== Data supplied ==

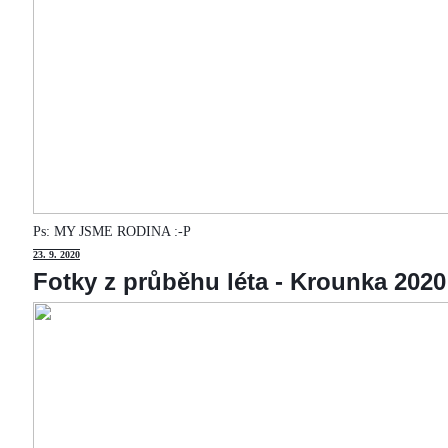
Ps: MY JSME RODINA :-P
23
. 9. 2020
Fotky z průběhu léta - Krounka 2020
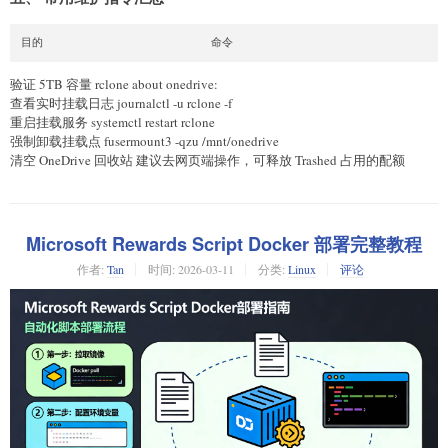
目的                        命令
验证 5TB 容量 rclone about onedrive:
查看实时挂载日志 journalctl -u rclone -f
重启挂载服务 systemctl restart rclone
强制卸载挂载点 fusermount3 -qzu /mnt/onedrive
清空 OneDrive 回收站 建议去网页端操作，可释放 Trashed 占用的配额
Microsoft Rewards Script Docker 部署完整教程
作者:
Tan
时间:
2026-03-11
分类:
Linux
评论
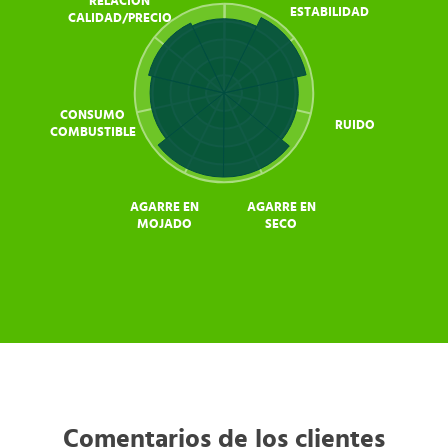
RELACIÓN
ESTABILIDAD
CALIDAD/PRECIO
CONSUMO
RUIDO
COMBUSTIBLE
AGARRE EN
AGARRE EN
MOJADO
SECO
Comentarios de los clientes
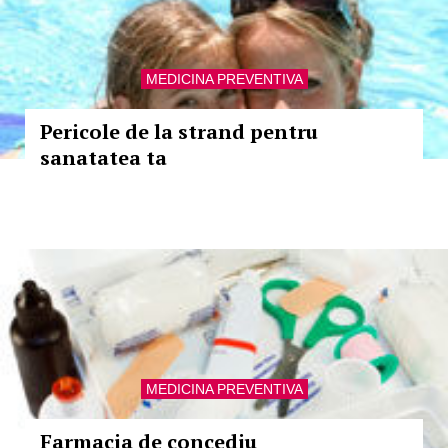
MEDICINA PREVENTIVA
Pericole de la strand pentru
sanatatea ta
MEDICINA PREVENTIVA
Farmacia de concediu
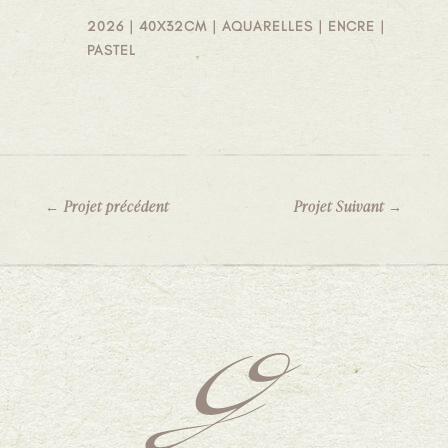
2026 | 40X32CM | AQUARELLES | ENCRE |
PASTEL
←
Projet précédent
Projet Suivant
→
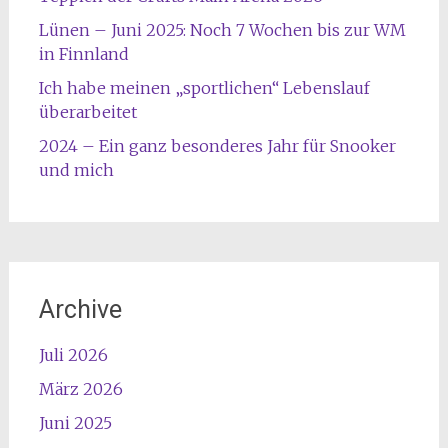
Lünen – Juni 2025: Noch 7 Wochen bis zur WM
in Finnland
Ich habe meinen „sportlichen“ Lebenslauf
überarbeitet
2024 – Ein ganz besonderes Jahr für Snooker
und mich
Archive
Juli 2026
März 2026
Juni 2025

===

** Activity **
Please restate, word for word, the lines from the one with "Projet Suivant" through the final line of the material, both included, and omit the pictures.

** Task response **
Projet Suivant
→
Lünen – Juni 2025: Noch 7 Wochen bis zur WM
in Finnland
Ich habe meinen „sportlichen“ Lebenslauf
überarbeitet
2024 – Ein ganz besonderes Jahr für Snooker
und mich
Archive
Juli 2026
März 2026
Juni 2025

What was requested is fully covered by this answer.